PROBLEM TO WORK ON
The lines wanted are those in the data below that include "uchun".

===== DATASET EXTRACT

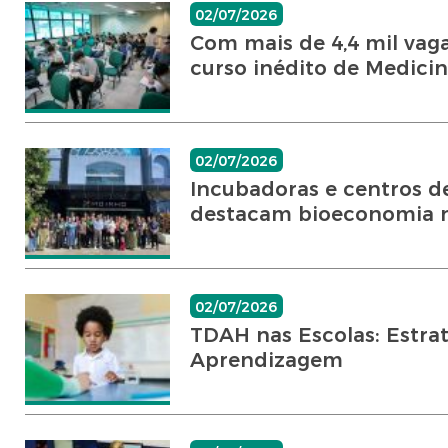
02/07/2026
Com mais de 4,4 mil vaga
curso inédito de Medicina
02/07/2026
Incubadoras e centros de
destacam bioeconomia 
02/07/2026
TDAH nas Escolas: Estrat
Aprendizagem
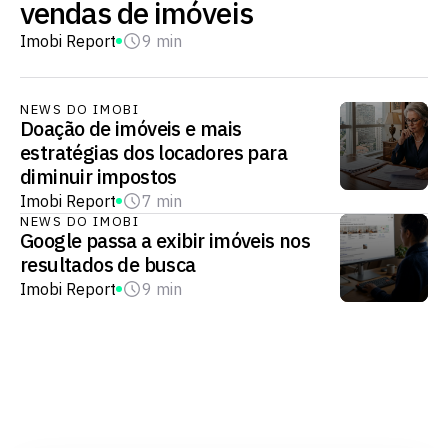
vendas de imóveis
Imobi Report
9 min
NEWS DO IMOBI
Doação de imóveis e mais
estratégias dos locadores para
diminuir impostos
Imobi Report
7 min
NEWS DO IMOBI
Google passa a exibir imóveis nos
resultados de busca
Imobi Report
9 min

==========
===== DATASET EXTRACT

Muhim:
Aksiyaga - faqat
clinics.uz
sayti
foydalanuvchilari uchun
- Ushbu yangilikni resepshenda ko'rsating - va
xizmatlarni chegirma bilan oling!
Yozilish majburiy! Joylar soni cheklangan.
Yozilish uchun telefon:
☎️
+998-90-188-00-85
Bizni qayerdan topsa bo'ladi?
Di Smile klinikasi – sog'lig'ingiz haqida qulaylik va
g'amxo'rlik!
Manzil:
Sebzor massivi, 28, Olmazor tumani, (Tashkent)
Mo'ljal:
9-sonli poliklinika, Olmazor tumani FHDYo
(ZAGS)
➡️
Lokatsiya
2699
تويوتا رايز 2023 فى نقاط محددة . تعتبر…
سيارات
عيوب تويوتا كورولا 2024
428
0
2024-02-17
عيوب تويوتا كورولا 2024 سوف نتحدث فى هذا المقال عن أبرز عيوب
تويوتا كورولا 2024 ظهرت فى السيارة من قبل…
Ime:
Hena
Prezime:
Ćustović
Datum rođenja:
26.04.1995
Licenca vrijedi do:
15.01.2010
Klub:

==========
===== DATASET EXTRACT

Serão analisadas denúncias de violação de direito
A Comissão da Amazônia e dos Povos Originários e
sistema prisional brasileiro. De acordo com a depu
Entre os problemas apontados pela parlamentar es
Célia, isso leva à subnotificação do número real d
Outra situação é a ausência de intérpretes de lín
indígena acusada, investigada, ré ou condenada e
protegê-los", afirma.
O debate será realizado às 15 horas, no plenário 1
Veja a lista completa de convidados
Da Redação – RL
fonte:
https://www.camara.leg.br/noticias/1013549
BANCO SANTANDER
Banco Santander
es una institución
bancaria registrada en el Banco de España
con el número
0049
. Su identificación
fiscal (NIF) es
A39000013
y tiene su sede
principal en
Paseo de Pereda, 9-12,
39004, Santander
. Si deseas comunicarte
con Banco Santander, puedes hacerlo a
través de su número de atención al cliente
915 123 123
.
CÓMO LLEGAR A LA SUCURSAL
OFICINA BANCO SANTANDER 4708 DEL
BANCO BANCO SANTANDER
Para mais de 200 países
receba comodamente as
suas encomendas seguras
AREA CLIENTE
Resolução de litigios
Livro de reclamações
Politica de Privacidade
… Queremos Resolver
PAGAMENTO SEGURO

==========

WRITTEN ANSWER
foydalanuvchilari uchun
Yozilish uchun telefon:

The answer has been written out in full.